Work request:
When a line of the listing below has the string "деятельности" in it, copy that line.

Given entries below:

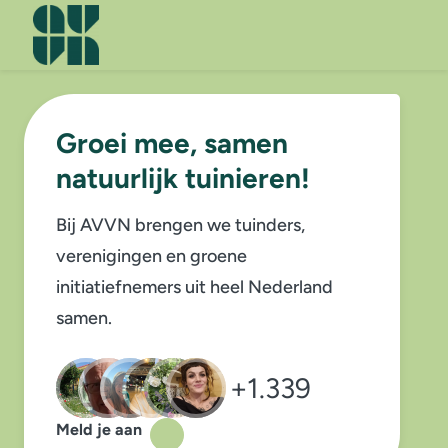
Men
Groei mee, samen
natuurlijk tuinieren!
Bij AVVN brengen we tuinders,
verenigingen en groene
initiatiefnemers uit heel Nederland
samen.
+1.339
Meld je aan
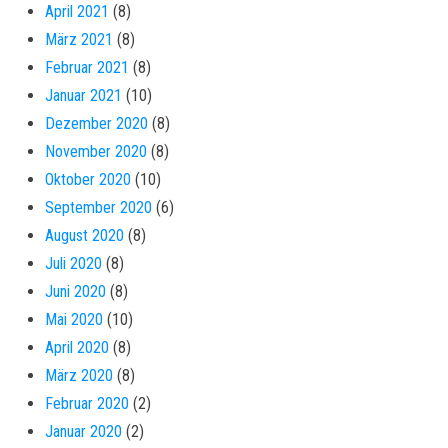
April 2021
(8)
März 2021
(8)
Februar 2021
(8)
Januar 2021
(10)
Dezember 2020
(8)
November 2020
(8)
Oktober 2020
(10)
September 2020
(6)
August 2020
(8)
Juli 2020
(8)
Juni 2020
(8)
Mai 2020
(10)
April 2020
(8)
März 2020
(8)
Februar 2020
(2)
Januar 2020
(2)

End of Given entries.
Given entries below:

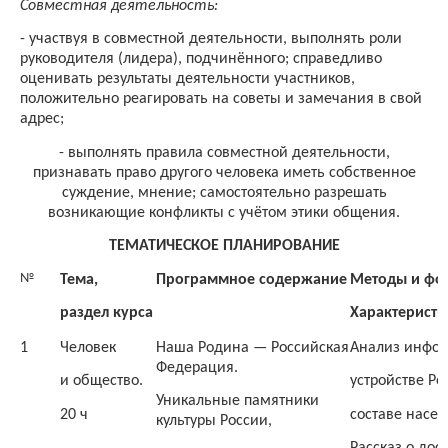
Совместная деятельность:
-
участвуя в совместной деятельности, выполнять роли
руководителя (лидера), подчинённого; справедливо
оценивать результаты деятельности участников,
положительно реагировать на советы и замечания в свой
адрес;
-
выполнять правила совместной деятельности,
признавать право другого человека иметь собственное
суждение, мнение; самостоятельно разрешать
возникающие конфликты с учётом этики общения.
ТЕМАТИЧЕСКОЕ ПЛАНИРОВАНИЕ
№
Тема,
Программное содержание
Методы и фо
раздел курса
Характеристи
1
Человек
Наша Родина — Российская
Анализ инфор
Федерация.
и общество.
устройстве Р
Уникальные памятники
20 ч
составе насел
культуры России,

End of Given entries.

Solution to the problem:
участвуя в совместной деятельности, выполнять роли
оценивать результаты деятельности участников,
выполнять правила совместной деятельности,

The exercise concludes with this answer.